Paul rested the sights on the colonel’s chest.
Chapter Thirty-Nine
Approaching the clearing, Willi Kohl heard a loud gunshot.
It echoed off the buildings and the landscape and was swallowed in the tall grass and juniper around him. The inspector ducked instinctively. He saw, across the clearing, the tall form of Reinhard Ernst drop to the ground beside the Mercedes.
No . . . The man is dead! It’s my fault! Through my oversight, my stupidity, a man has been killed, a man vital to the fatherland.
The minister’s SS bodyguard, crouching, looked for the assailant.
What have I done? the inspector thought.
But then another shot rang out.
Easing to the protective trunk of a thick oak at the edge of the clearing, Kohl saw one of the regular army soldiers slump to the ground. Kohl looked just beyond him and saw another soldier lying on the grass, blood on his chest. Nearby a balding man in a brown jacket scrabbled to safety under the bus.
The inspector then looked back to the Mercedes. What was this? He’d been wrong. The minister was unhurt! Ernst had dived to the ground for cover when he’d heard the first shot but was now rising cautiously, a pistol in his hand.

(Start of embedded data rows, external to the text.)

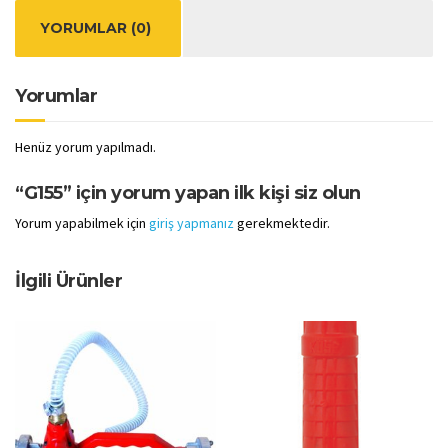
YORUMLAR (0)
Yorumlar
Henüz yorum yapılmadı.
“G155” için yorum yapan ilk kişi siz olun
Yorum yapabilmek için
giriş yapmanız
gerekmektedir.
İlgili Ürünler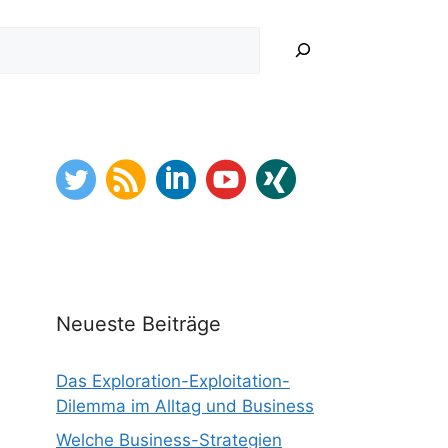
hen
Neueste Beiträge
Das Exploration-Exploitation-
Dilemma im Alltag und Business
Welche Business-Strategien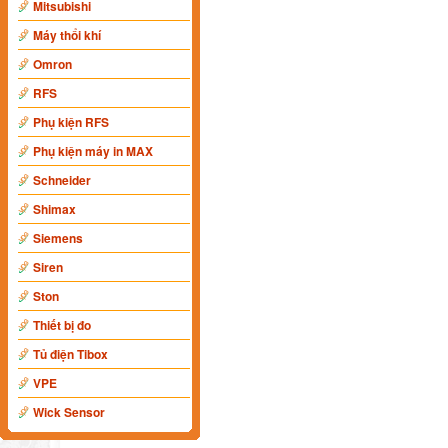
Mitsubishi
Máy thổi khí
Omron
RFS
Phụ kiện RFS
Phụ kiện máy in MAX
Schneider
Shimax
Siemens
Siren
Ston
Thiết bị đo
Tủ điện Tibox
VPE
Wick Sensor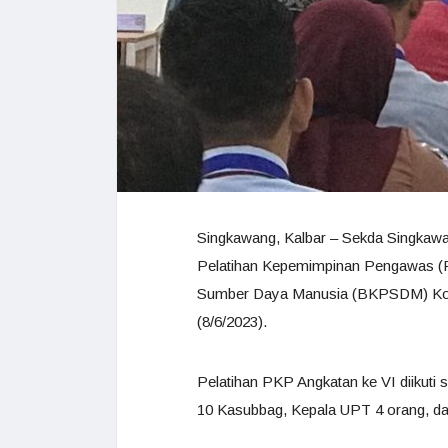
Singkawang, Kalbar – Sekda Singka
Pelatihan Kepemimpinan Pengawas (
Sumber Daya Manusia (BKPSDM) Kot
(8/6/2023).
Pelatihan PKP Angkatan ke VI diikuti 
10 Kasubbag, Kepala UPT 4 orang, dan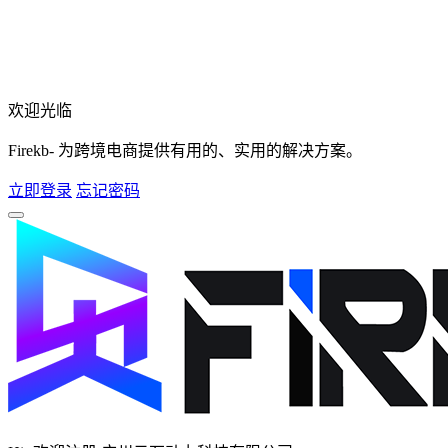
欢迎光临
Firekb- 为跨境电商提供有用的、实用的解决方案。
立即登录
忘记密码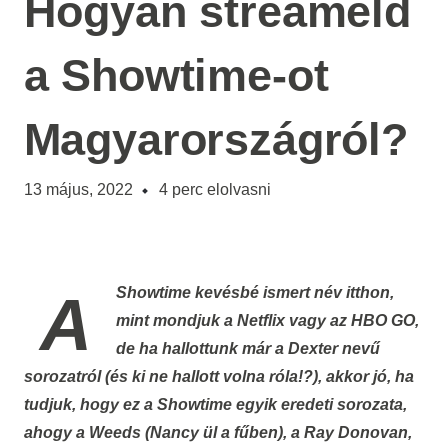
Hogyan streameld
a Showtime-ot
Magyarországról?
13 május, 2022
4
perc elolvasni
A Showtime kevésbé ismert név itthon,
mint mondjuk a Netflix vagy az HBO GO,
de ha hallottunk már a Dexter nevű
sorozatról (és ki ne hallott volna róla!?), akkor jó, ha
tudjuk, hogy ez a Showtime egyik eredeti sorozata,
ahogy a Weeds (Nancy ül a fűben), a Ray Donovan,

His guard had unslung a machine pistol and he too was looking for a target.
Schumann hadn’t killed Ernst.
Then a third shot rang through the clearing. It hit Ernst’s Mercedes, shattering a window. A fourth, too, hitting the car’s tire and inner tube. Then Kohl saw motion on the grassy field. It was Schumann, yes! He was running from the Opel toward the school, firing occasionally toward the Mercedes with a long rifle, forcing Ernst and his guard to remain low. He reached the front door of the classroom as Ernst’s SS man rose and fired several times. The bus, however, protected the American from the shots.